It is useless to attempt to reason a man out of a thing he was never reasoned into. - Jonathan Swift
I opened Netscape today to find myself greeted by an advertisement: "Is red meat good for your heart?" and the accompanying image of a slab of unspecified red meat dangling precariously from a fork. I thought: what a great image for our country. We’ve convinced ourselves that what is bad is somehow good. Fat, is good. The problem for so long – that we failed to realize – but which the good people at Atkins and South Beach have made manifest to all, is that there was never a problem.
Nevermind that the dietary powers-that-be told us not so long ago that red meat was the worst thing we could possibly eat. Did we listen? Some of us did. Most didn’t. It’s just too darned good not to be good.

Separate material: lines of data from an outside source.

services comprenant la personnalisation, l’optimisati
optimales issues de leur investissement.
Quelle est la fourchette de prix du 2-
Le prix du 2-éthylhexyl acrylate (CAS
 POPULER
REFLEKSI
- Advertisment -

So with food, life. In elementary school my 5th grade teacher told us about our country, how we were the great giant-killers, first expelling the Brits, chinking the armor of the greatest empire of them all; then, when the Nazis (never the Germans) thought they could take over the world — and almost did — who else saved the day but the reluctant heroes on horseback and amphibious landing vehicles? Who prevented those sinister Japs from stealing the Pacific? And who (I grew-up up North) abolished slavery, an empire of chains and whips? We did, of course. We’ve been told all our lives that empire is bad, just like red meat. But the craving just won’t go away. We know it's bad for us, but hell, we like it.

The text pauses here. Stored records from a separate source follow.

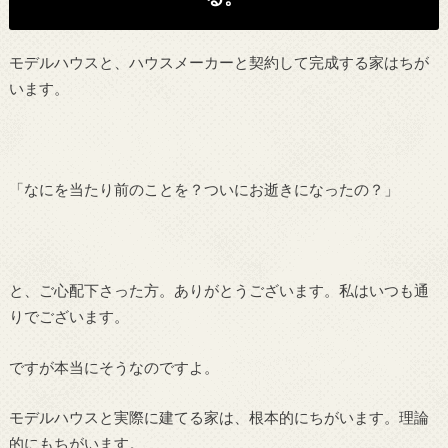
モデルハウスと、ハウスメーカーと契約して完成する家はちが
います。
「なにを当たり前のことを？ついにお逝きになったの？」
と、ご心配下さった方。ありがとうございます。私はいつも通
りでございます。
ですが本当にそうなのですよ。
モデルハウスと実際に建てる家は、根本的にちがいます。理論
的にもちがいます。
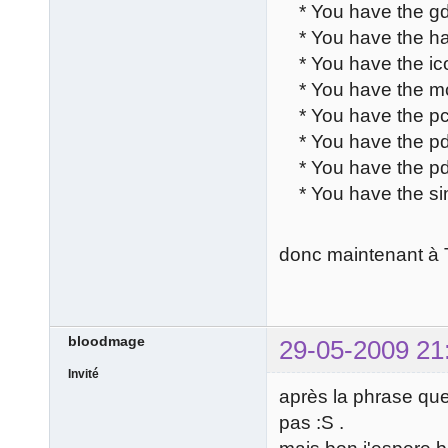
* You have the gd
* You have the ha
* You have the ic
* You have the mc
* You have the pc
* You have the pd
* You have the pd
* You have the si
donc maintenant à Toa
bloodmage
29-05-2009 21
Invité
après la phrase que 
pas :S .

And what if it were really truly good for us? What if conscience was a lie, something cooked up by people-you-wouldn’t-like-if-you-met-them – you know, the ones who spoil everything?
Sometimes you’ll get people to tell you that yes, it is bad, but there is no other option. We should stay away from red meat, but, well, people just keep killing cows.
So what am I saying? Nothing that you don’t already know, haven’t already heard.
We need a diet. We have to stop eating red meat and pretending that its not only good for us but for the cow too.